# [Task to carry out]
Filter the data for "chaudière" and copy matching lines.

# [Dataset entries]
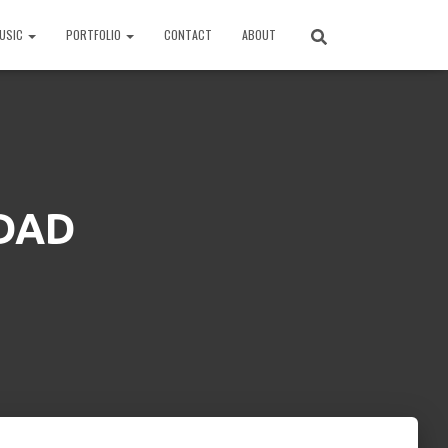
USIC
PORTFOLIO
CONTACT
ABOUT
DAD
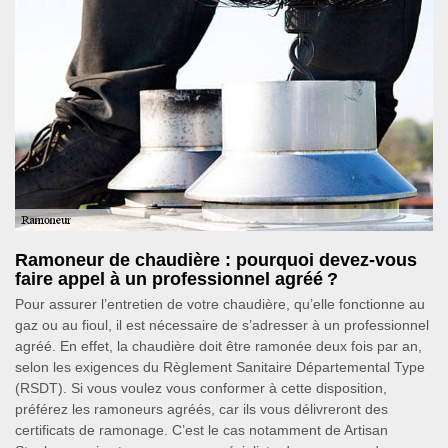
Ramoneur de chaudière : pourquoi devez-vous
faire appel à un professionnel agréé ?
Pour assurer l’entretien de votre chaudière, qu’elle fonctionne au
gaz ou au fioul, il est nécessaire de s’adresser à un professionnel
agréé. En effet, la chaudière doit être ramonée deux fois par an,
selon les exigences du Règlement Sanitaire Départemental Type
(RSDT). Si vous voulez vous conformer à cette disposition,
préférez les ramoneurs agréés, car ils vous délivreront des
certificats de ramonage. C’est le cas notamment de Artisan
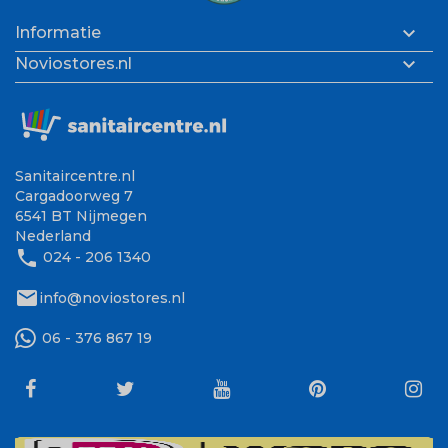

Informatie

Noviostores.nl
Sanitaircentre.nl
Cargadoorweg 7
6541 BT Nijmegen
Nederland
phone
024 - 206 1340
mail
info@noviostores.nl
06 - 376 867 19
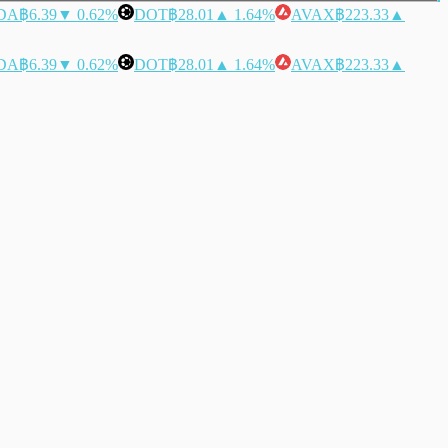
DA
฿6.39
▼ 0.62%
DOT
฿28.01
▲ 1.64%
AVAX
฿223.33
▲
DA
฿6.39
▼ 0.62%
DOT
฿28.01
▲ 1.64%
AVAX
฿223.33
▲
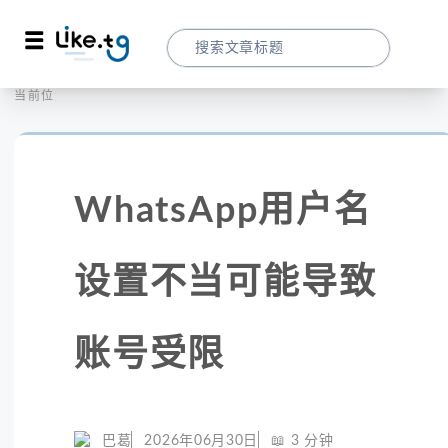
首页
社交媒体
当前位置：
WhatsApp用户名设置不当可能导致账号受
WhatsApp用户名
设置不当可能导致
账号受限
巴葛
2026年06月30日
📖
3
分钟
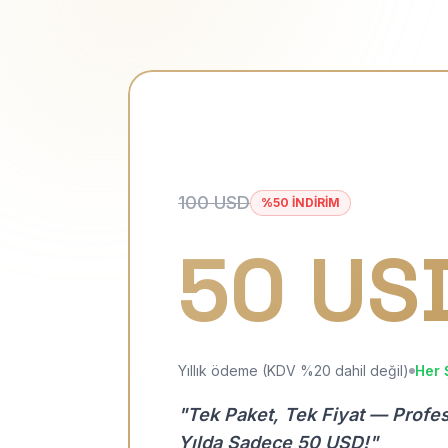
100 USD
%50 İNDİRİM
50 US
Yıllık ödeme (KDV %20 dahil değil)
Her 
"Tek Paket, Tek Fiyat — Profe
Yılda Sadece 50 USD!"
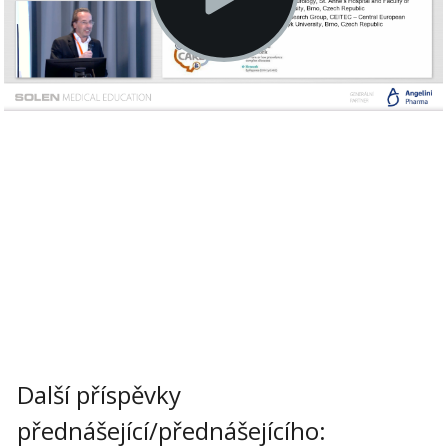
Další příspěvky
přednášející/přednášejícího:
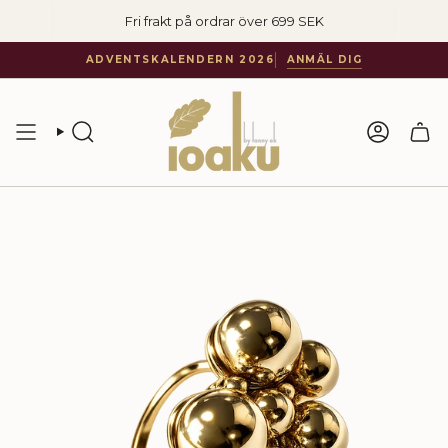
Hoppa
Fri frakt på ordrar över 699 SEK
till
innehåll
ADVENTSKALENDERN 2026
ANMÄL DIG
SÖKA
KONTO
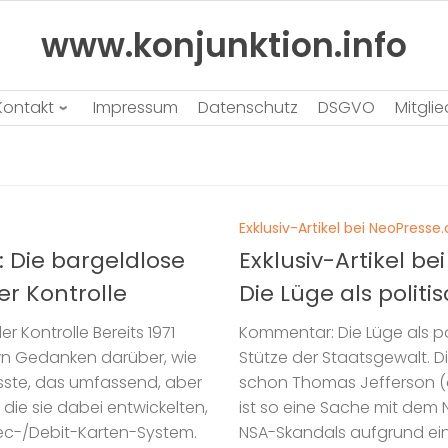
www.konjunktion.info
Kontakt
Impressum
Datenschutz
DSGVO
Mitgli
Exklusiv-Artikel bei NeoPress
: Die bargeldlose
Exklusiv-Artikel 
er Kontrolle
Die Lüge als polit
r Kontrolle Bereits 1971
Kommentar: Die Lüge als po
wn Gedanken darüber, wie
Stütze der Staatsgewalt. D
te, das umfassend, aber
schon Thomas Jefferson (dr
 die sie dabei entwickelten,
ist so eine Sache mit dem 
 ec-/Debit-Karten-System.
NSA-Skandals aufgrund ein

# [Answer area]
Ramoneur de chaudière : pourquoi devez-vous
Pour assurer l’entretien de votre chaudière, qu’elle fonctionne au
agréé. En effet, la chaudière doit être ramonée deux fois par an,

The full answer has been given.